Task description: Nothing beyond the line containing "Ban Trung Ương" is to be printed; print exactly each line from the start of the records below through that line, leaving out pictures.

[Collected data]

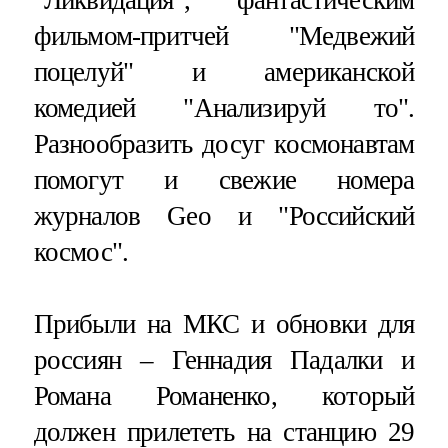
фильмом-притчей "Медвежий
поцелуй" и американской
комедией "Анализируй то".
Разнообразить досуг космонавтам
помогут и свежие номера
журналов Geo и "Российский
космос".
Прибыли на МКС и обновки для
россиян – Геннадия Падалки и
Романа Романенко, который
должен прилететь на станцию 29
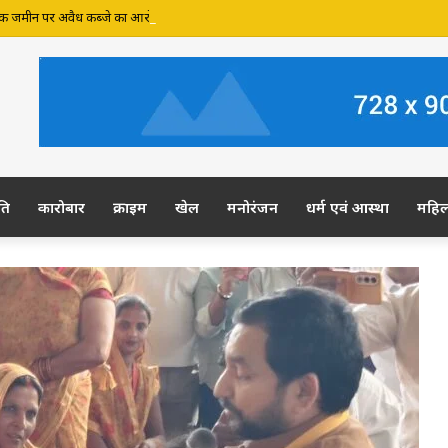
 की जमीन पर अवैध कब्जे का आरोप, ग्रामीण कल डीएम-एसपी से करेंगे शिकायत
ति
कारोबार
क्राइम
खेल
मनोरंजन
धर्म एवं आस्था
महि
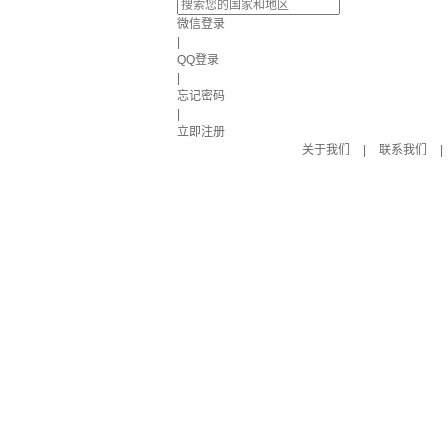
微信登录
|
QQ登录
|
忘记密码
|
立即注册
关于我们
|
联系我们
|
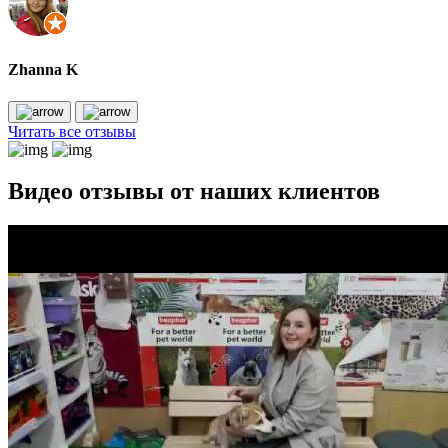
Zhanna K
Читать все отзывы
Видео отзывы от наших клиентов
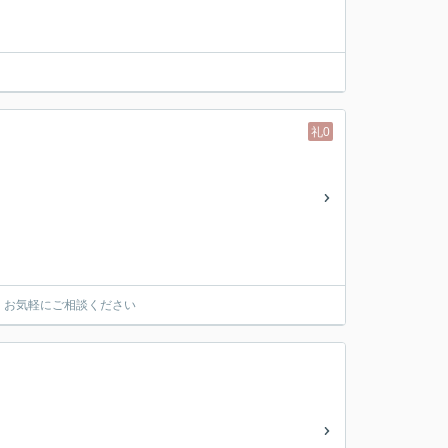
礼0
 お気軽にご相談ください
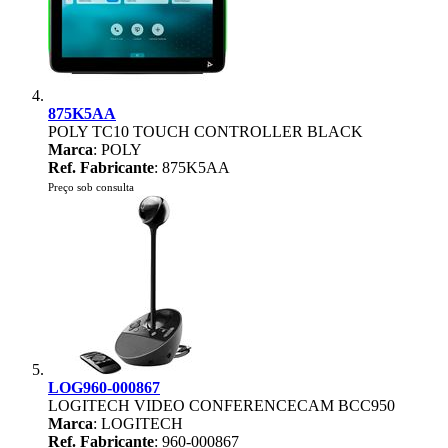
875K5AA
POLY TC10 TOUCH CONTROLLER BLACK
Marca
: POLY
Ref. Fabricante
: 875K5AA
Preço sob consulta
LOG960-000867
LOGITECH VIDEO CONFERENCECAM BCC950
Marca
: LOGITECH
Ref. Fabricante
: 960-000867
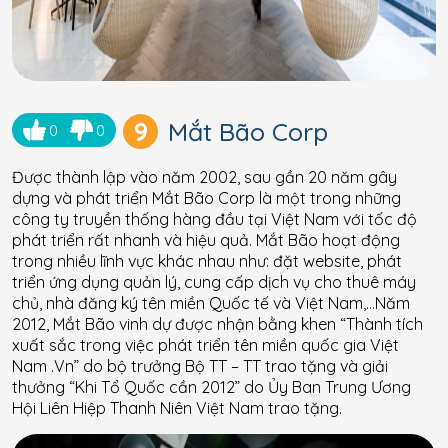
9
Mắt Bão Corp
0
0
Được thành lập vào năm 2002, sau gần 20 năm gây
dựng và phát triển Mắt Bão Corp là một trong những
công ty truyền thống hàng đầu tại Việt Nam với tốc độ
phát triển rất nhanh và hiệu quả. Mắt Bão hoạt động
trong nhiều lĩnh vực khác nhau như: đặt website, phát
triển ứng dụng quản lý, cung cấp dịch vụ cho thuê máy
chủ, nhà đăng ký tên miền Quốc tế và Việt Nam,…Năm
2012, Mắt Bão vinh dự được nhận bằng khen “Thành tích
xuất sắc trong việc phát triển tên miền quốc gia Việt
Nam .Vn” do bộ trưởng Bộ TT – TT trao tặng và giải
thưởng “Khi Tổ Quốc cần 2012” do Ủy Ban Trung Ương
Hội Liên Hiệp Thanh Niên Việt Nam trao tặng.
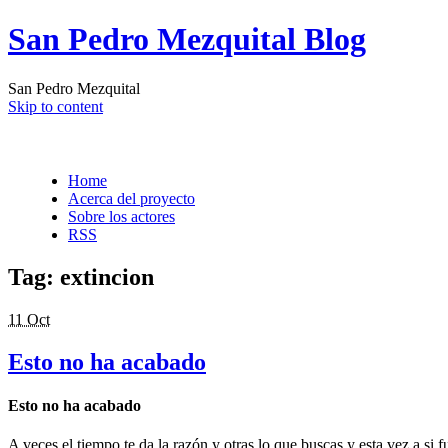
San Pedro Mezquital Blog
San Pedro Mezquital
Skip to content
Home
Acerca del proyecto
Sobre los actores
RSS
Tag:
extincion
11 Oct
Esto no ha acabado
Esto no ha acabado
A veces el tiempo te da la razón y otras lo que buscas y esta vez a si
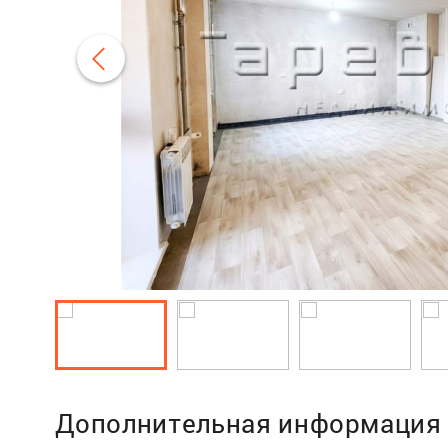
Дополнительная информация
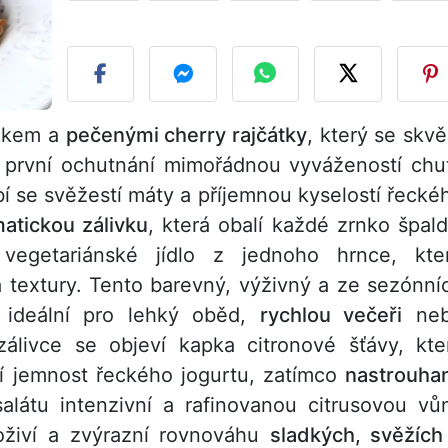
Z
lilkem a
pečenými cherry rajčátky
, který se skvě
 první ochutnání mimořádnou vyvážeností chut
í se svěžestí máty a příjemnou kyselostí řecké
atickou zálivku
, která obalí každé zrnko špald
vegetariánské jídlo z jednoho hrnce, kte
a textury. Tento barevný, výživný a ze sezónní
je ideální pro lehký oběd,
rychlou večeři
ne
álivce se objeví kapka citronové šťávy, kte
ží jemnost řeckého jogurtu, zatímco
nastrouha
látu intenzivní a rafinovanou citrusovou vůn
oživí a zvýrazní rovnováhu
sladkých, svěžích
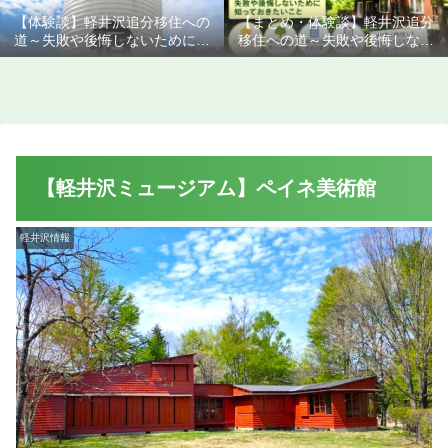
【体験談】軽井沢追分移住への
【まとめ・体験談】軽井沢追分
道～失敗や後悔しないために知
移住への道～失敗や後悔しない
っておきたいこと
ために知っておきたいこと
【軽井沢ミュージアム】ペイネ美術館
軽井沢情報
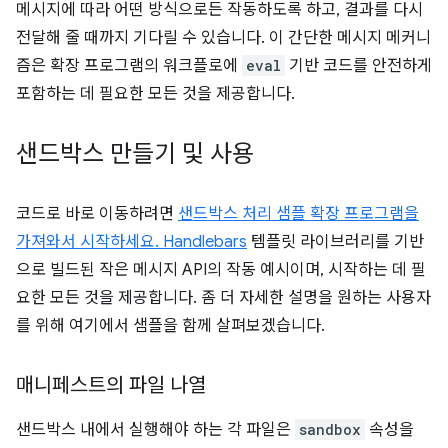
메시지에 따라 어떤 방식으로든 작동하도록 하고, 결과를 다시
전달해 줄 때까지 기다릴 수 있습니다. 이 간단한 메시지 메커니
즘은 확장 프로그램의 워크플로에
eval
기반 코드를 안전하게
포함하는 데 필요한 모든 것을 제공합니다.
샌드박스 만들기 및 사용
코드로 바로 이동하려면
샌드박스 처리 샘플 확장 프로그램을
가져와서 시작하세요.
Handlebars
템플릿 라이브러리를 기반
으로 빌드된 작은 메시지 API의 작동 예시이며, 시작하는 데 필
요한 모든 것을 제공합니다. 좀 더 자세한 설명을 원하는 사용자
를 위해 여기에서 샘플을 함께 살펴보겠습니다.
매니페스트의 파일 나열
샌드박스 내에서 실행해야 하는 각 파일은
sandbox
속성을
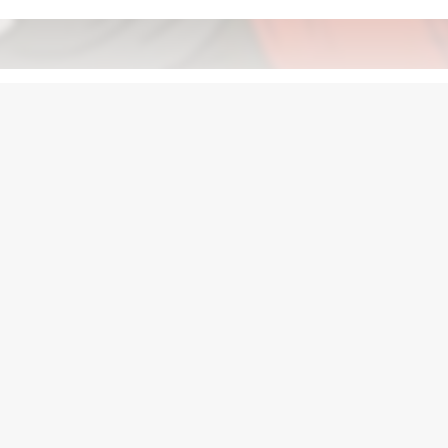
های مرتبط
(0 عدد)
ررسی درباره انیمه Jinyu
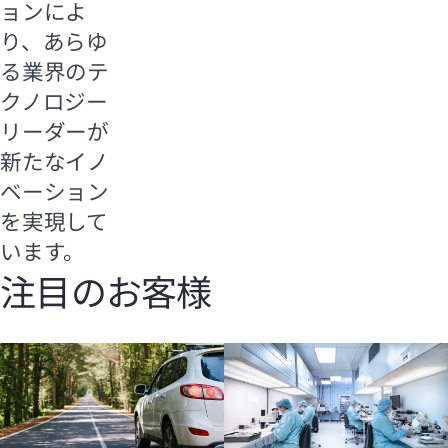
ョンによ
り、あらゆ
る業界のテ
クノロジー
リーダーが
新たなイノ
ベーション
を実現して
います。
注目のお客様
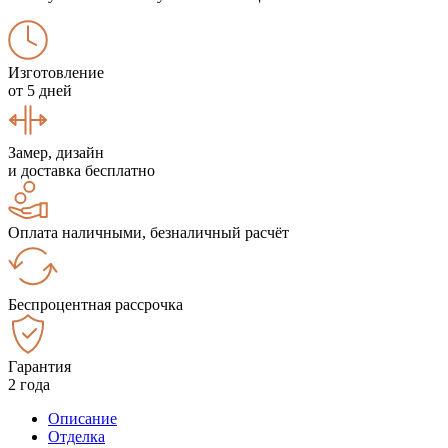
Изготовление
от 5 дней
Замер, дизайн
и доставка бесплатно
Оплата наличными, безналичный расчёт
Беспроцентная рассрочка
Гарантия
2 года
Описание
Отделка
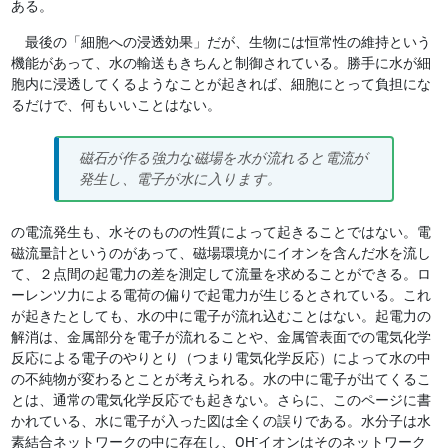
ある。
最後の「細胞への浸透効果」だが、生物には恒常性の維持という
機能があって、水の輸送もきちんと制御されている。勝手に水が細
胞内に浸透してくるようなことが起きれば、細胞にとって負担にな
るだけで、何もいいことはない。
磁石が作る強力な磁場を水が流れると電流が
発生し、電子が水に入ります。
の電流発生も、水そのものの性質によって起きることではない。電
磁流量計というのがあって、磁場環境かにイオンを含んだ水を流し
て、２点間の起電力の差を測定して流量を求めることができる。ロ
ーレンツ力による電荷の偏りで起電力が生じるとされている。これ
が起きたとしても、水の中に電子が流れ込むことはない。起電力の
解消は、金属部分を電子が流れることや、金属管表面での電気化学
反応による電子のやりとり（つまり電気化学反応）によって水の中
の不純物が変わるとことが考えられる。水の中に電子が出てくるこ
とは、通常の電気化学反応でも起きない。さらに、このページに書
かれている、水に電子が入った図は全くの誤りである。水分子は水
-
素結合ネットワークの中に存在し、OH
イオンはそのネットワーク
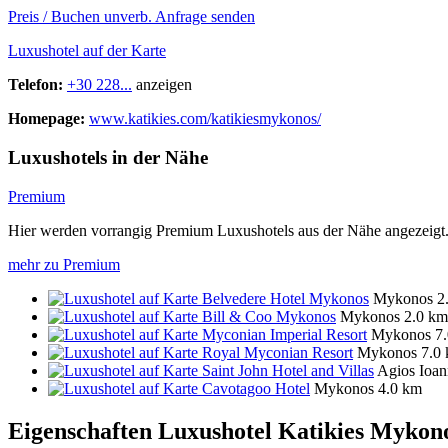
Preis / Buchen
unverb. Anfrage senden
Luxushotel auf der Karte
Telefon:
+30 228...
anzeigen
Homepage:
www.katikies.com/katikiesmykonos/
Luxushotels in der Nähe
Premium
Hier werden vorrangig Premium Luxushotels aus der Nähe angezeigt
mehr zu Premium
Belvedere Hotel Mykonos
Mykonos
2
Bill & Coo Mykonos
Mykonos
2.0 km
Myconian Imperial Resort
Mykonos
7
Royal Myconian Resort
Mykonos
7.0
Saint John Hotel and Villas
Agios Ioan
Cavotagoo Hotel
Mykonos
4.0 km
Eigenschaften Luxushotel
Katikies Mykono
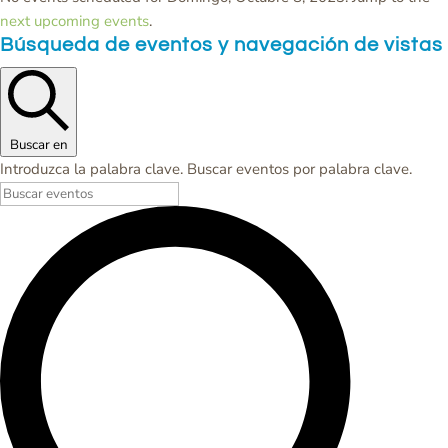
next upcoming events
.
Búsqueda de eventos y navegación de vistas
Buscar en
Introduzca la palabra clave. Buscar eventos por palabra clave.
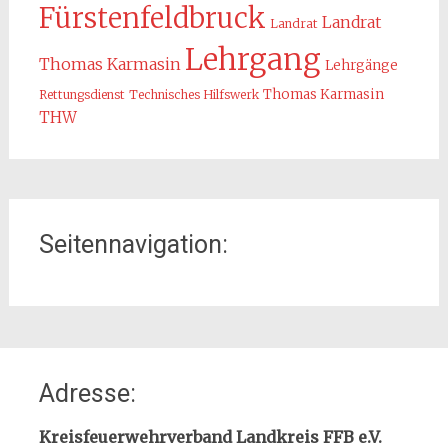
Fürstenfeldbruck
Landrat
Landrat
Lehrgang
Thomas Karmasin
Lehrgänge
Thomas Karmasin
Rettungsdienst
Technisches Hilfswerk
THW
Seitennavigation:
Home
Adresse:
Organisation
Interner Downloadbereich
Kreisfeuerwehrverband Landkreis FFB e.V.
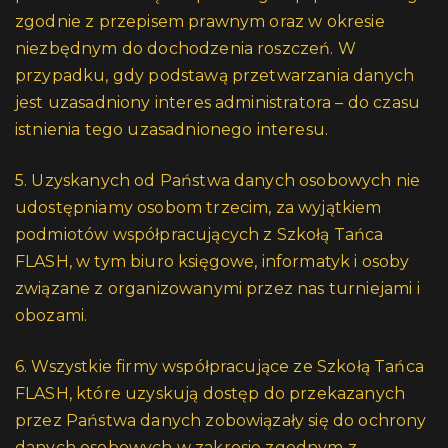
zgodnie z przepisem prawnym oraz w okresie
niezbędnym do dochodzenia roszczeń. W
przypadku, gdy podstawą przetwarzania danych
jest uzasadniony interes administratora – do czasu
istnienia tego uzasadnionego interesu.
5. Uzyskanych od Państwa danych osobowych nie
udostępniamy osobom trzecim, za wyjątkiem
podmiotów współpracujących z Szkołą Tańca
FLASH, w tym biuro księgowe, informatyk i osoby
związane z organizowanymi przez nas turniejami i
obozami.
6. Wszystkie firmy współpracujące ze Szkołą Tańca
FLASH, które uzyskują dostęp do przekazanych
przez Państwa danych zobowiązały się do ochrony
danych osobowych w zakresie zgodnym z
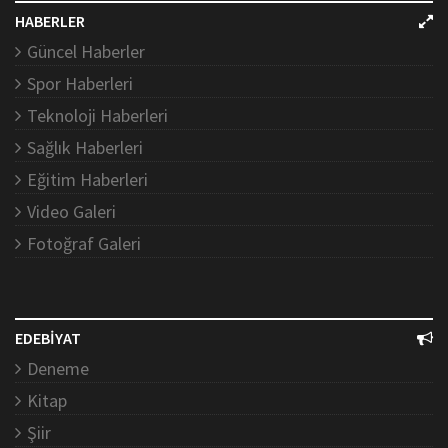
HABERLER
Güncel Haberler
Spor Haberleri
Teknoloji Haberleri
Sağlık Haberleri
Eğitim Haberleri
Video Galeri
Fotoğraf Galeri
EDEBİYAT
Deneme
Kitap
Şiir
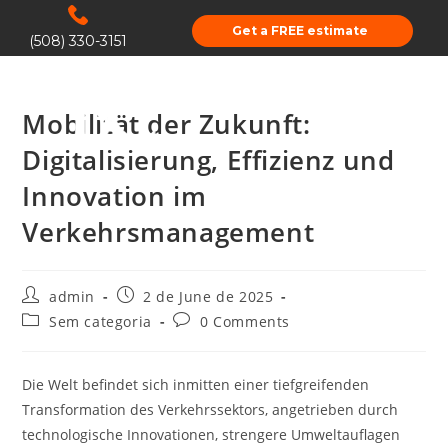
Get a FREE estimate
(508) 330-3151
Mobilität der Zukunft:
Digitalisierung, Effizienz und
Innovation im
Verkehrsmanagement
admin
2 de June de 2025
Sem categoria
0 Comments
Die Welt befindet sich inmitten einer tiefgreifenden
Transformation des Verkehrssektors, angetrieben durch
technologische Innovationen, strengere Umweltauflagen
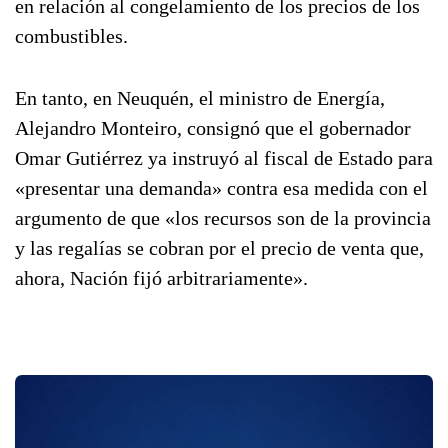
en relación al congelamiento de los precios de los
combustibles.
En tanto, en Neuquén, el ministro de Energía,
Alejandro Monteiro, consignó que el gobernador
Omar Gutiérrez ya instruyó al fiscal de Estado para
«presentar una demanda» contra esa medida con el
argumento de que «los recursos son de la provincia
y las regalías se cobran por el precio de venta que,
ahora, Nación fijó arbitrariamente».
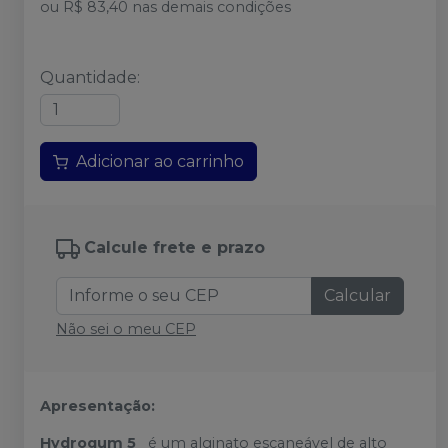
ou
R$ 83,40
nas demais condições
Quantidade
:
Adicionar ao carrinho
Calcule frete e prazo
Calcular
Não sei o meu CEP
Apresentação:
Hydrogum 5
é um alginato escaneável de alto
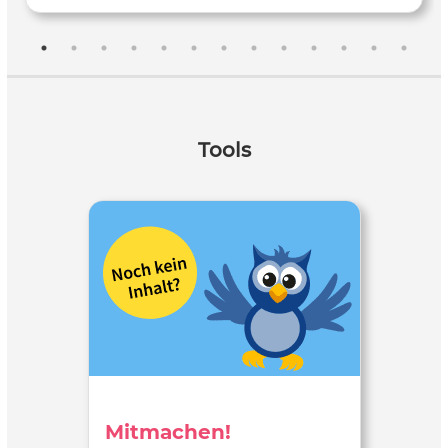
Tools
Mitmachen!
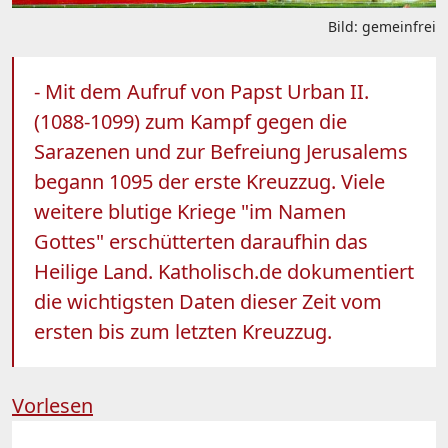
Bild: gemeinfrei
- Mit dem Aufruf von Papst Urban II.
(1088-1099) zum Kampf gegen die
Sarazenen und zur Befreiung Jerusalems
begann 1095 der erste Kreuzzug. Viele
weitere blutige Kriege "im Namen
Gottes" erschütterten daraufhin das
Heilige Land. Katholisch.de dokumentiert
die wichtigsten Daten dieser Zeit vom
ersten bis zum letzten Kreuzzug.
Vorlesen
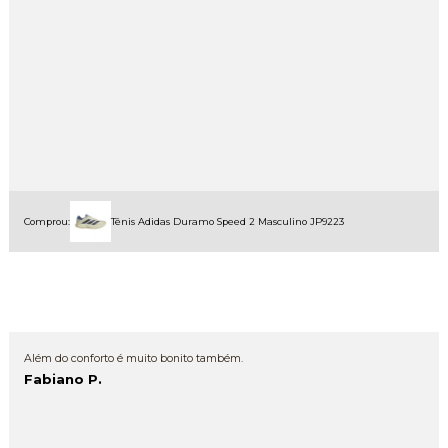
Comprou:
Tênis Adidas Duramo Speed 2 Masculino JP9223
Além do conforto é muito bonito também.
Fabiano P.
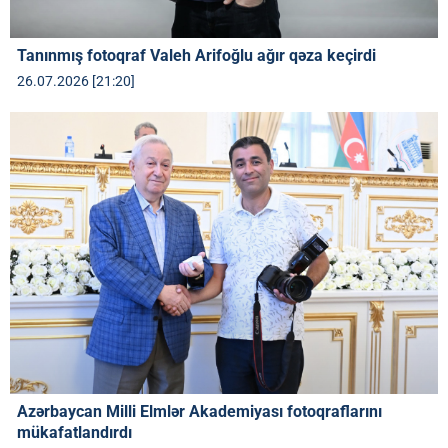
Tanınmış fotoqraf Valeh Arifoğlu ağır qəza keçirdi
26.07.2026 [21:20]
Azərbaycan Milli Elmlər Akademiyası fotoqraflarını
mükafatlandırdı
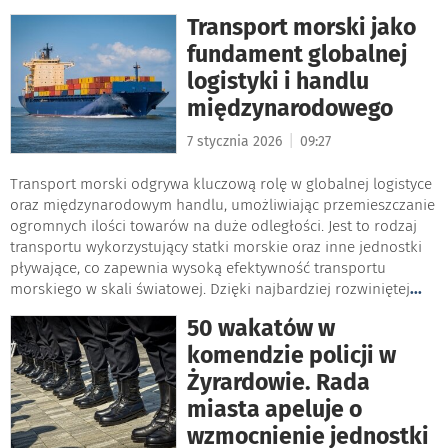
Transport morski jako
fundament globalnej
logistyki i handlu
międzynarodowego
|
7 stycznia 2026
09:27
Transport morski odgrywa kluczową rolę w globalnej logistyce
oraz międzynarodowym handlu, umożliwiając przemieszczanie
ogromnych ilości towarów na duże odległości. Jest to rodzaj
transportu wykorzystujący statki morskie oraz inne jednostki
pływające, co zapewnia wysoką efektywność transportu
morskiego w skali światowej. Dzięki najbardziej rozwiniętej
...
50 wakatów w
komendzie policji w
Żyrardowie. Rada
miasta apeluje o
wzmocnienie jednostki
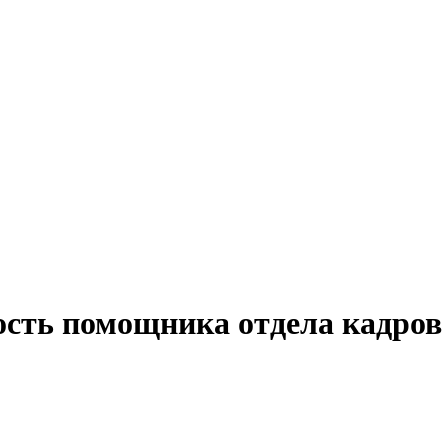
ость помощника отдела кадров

Exercise output:
фильмом-притчей "Медвежий
поцелуй" и американской
комедией "Анализируй то".
Разнообразить досуг космонавтам
помогут и свежие номера
журналов Geo и "Российский
космос".
Прибыли на МКС и обновки для
россиян – Геннадия Падалки и
Романа Романенко, который
должен прилететь на станцию 29
 की जमीन पर अवैध कब्जे का आरोप, ग्रामीण कल डीएम-एसपी से करेंगे शिकायत
ति
कारोबार
क्राइम
खेल
मनोरंजन
धर्म एवं आस्था
महि
微信登录
|
QQ登录
|
忘记密码
|
立即注册
关于我们
|
联系我们
|
Zhanna K
Читать все отзывы
Видео отзывы от наших клиентов
礼0
 お気軽にご相談ください
875K5AA
POLY TC10 TOUCH CONTROLLER BLACK
Marca
: POLY
Ref. Fabricante
: 875K5AA
Preço sob consulta
LOG960-000867
LOGITECH VIDEO CONFERENCECAM BCC950
Marca
: LOGITECH
Ref. Fabricante
: 960-000867
9
Mắt Bão Corp
0
0
Được thành lập vào năm 2002, sau gần 20 năm gây
dựng và phát triển Mắt Bão Corp là một trong những
công ty truyền thống hàng đầu tại Việt Nam với tốc độ
phát triển rất nhanh và hiệu quả. Mắt Bão hoạt động
trong nhiều lĩnh vực khác nhau như: đặt website, phát
triển ứng dụng quản lý, cung cấp dịch vụ cho thuê máy
chủ, nhà đăng ký tên miền Quốc tế và Việt Nam,…Năm
2012, Mắt Bão vinh dự được nhận bằng khen “Thành tích
xuất sắc trong việc phát triển tên miền quốc gia Việt
Nam .Vn” do bộ trưởng Bộ TT – TT trao tặng và giải
thưởng “Khi Tổ Quốc cần 2012” do Ủy Ban Trung Ương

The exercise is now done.